#### [Data for this exercise]
>>>

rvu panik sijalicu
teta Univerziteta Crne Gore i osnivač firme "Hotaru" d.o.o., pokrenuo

<<<
>>>

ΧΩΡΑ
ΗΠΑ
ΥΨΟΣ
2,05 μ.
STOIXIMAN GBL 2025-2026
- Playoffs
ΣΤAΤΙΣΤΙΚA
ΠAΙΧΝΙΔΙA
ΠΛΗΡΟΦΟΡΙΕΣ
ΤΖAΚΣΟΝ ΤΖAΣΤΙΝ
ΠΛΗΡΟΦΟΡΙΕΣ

<<<

#### [Directions for this task]
Only the lines above from the one with "rvu panik sijalicu" up to and including the one with "teta Univerziteta Crne" should be repeated, exactly as written.

#### [Expected answer]
rvu panik sijalicu
teta Univerziteta Crne Gore i osnivač firme "Hotaru" d.o.o., pokrenuo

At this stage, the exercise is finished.